Ich nickte Babsi aufmunternd zu und sie hob auch sofort den Finger.
„Ja Barbara, was ist?“
„Ich habe da ein Problem bei der dritten Quadratwurzel.“
Herr Paul kam, wie von uns erwartet, mit hocherhobenem Zeigestock auf sie zu.
„Das ist aber doch ganz einfach.“
Er erklärte ihr nahezu alles äußerst genau und fuchtelte nach wie vor, wie gewöhnlich, mit dem Zeigestock in der Luft herum. Nur er traf einfach nicht den Kranz.
Ich glaubte schon an ein Scheitern als er erneut mit einer einladenden Handbewegung die Einfachheit der Mathematik beweisen wollte und dabei voll mit dem Stab gegen den Kranz donnerte, der augenblicklich herunterrasselte und auf seinen breiten Schultern zum Liegen kam. Er sah aus wie ein siegreicher Boxer dem der Lorbeerkranz umgehängt wurde. Spontan applaudierte ich und einige schlossen sich lachend und grölend an.
Babsi konnte gerade noch den Kopf wegnehmen um nicht auch getroffen zu werden dann setzte wie erwartet riesiges Gejohle und Gelächter ein.
Herr Paul stand wie vom Donner gerührt mitten im Gang und wusste noch immer nicht was passiert war. Er blickte nach oben und sah, kein Adventskranz mehr an der Decke, stattdessen einer über seinen Schultern.
Nachdem sich das Gelächter etwas gelegt hatte und Herr Paul noch immer an derselben Stelle stand, erhoben sich Rüdiger und Wolfgang und befreiten Herrn Paul von seiner grünen Last.
„Wie bekommen wir das Ding wieder dort oben hin“, fragte Rüdiger und Herr Paul, so langsam wieder der Alte, sprach:
„Melde dich mal beim Hausmeister der besitzt eine Klappleiter und damit soll er einmal vorbeikommen.“
Rüdiger tat wie ihm geheißen und nach zehn Minuten kam tatsächlich der Hausmeister mit der Leiter.
„Ich kann mir das gar nicht erklären wie der herunterfallen konnte“, entschuldigte er sich gleich bei Herrn Paul.
„Schon gut Schulze, hängen sie das Ding wieder auf, aber diesmal richtig.“
„Ja, selbstverständlich Herr Paul!“
Ich konnte nicht umhin, meinen Senf dazuzugeben, indem ich sagte:
„Eigentlich haben Sie Riesenglück gehabt, Herr Paul!“
„Weil er mir nur auf die Schultern gefallen ist“, fragte er?
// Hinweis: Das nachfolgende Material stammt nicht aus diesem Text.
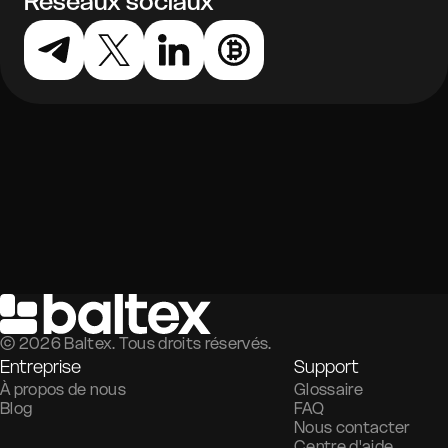
Réseaux sociaux
©
2026
Baltex. Tous droits réservés.
Entreprise
Support
À propos de nous
Glossaire
Blog
FAQ
Nous contacter
Centre d'aide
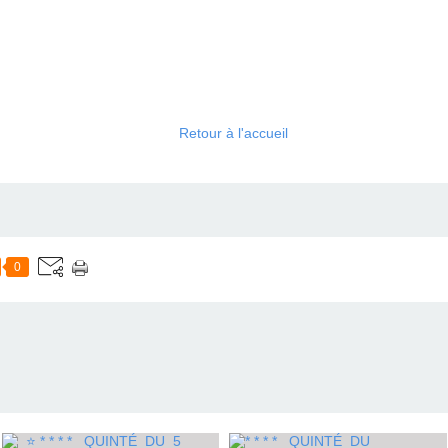
Retour à l'accueil
0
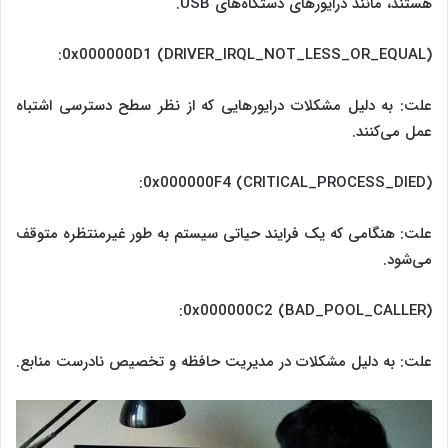
هستند، مانند درایورهای دستگاه‌های USB.
0x000000D1 (DRIVER_IRQL_NOT_LESS_OR_EQUAL):
علت: به دلیل مشکلات درایورهایی که از نظر سطح دسترسی اشتباه
عمل می‌کنند.
0x000000F4 (CRITICAL_PROCESS_DIED):
علت: هنگامی که یک فرایند حیاتی سیستم به طور غیرمنتظره متوقف
می‌شود.
0x000000C2 (BAD_POOL_CALLER):
علت: به دلیل مشکلات در مدیریت حافظه و تخصیص نادرست منابع.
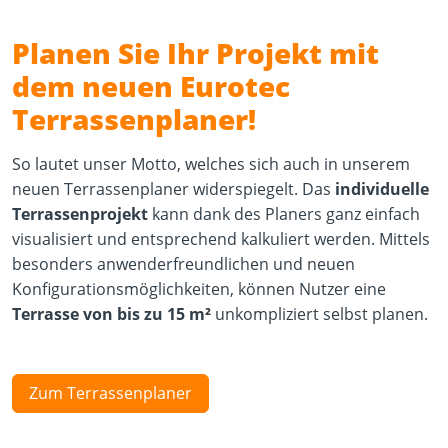
Planen Sie Ihr Projekt mit
dem neuen Eurotec
Terrassenplaner!
So lautet unser Motto, welches sich auch in unserem
neuen Terrassenplaner widerspiegelt. Das
individuelle
Terrassenprojekt
kann dank des Planers ganz einfach
visualisiert und entsprechend kalkuliert werden. Mittels
besonders anwenderfreundlichen und neuen
Konfigurationsmöglichkeiten, können Nutzer eine
Terrasse von bis zu 15 m²
unkompliziert selbst planen.
Zum Terrassenplaner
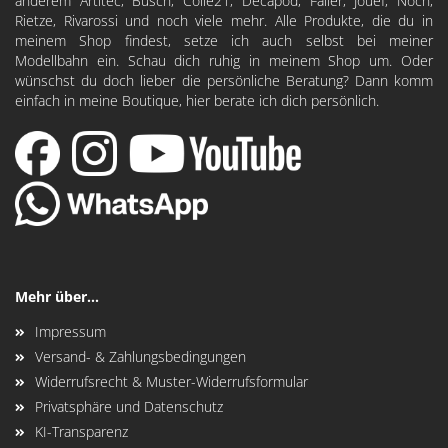
anderem
Artitec
,
Busch
,
Colle21
,
Decapod
, Faller, Jouef, Noch,
Rietze, Rivarossi und noch viele mehr. Alle Produkte, die du in
meinem Shop findest, setze ich auch selbst bei meiner
Modellbahn ein. Schau dich ruhig in meinem Shop um. Oder
wünschst du doch lieber die persönliche Beratung? Dann komm
einfach in meine Boutique, hier berate ich dich persönlich.
Mehr über...
Impressum
Versand- & Zahlungsbedingungen
Widerrufsrecht & Muster-Widerrufsformular
Privatsphäre und Datenschutz
KI-Transparenz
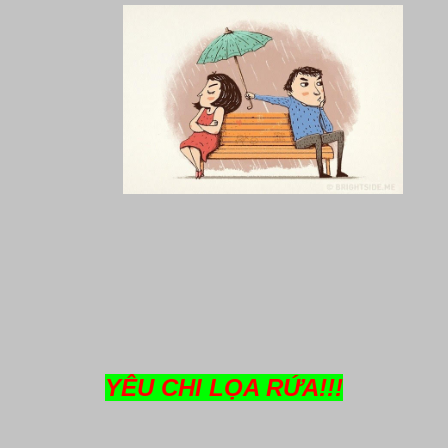
YÊU CHI LỌA RỨA!!!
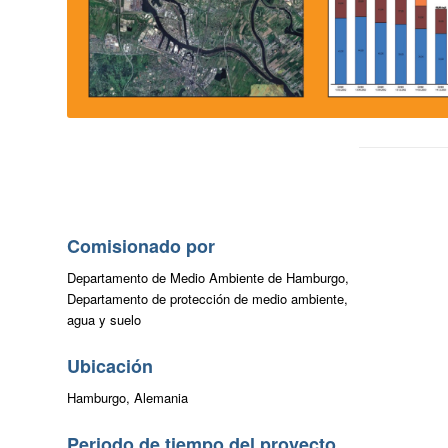
Comisionado por
Departamento de Medio Ambiente de Hamburgo,
Departamento de protección de medio ambiente,
agua y suelo
Ubicación
Hamburgo, Alemania
Periodo de tiempo del proyecto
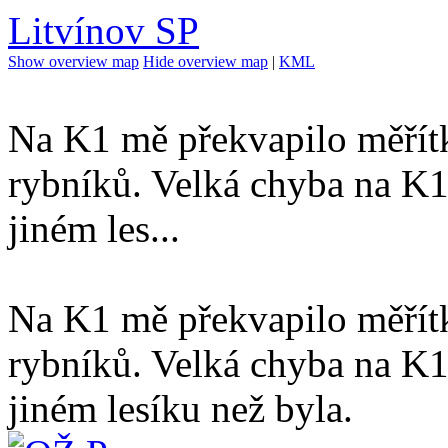
Litvínov SP
Show overview map
Hide overview map
|
KML
Na K1 mě překvapilo měřít
rybníků. Velká chyba na K1
jiném les...
Na K1 mě překvapilo měřít
rybníků. Velká chyba na K1
jiném lesíku než byla.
„Nein! Weil die Kerzen nicht gebrannt haben!“
Ein allgemeines Lachen ertönte im Raum.
Bis der Kranz wieder richtig hing, alle Wogen geglättet und Spuren beseitigt waren, ging auch der Unterricht ohne weitere Störungen zu Ende.
Die restlichen Stunden verliefen ohne Besonderheiten. Das Thema Adventskranz machte mal wieder seine Runde und niemand, vor allem nicht von den älteren Semestern, konnte und wollte so richtig daran glauben, dass er ohne Manipulation einfach so herabfiel! Da die Zahl der Wissenden mit nur Babsi, Hartmut und mir aber sehr gering blieb, erhob zumindestens in unserer Klasse keiner den Verdacht auf irgendwelche Manipulationen.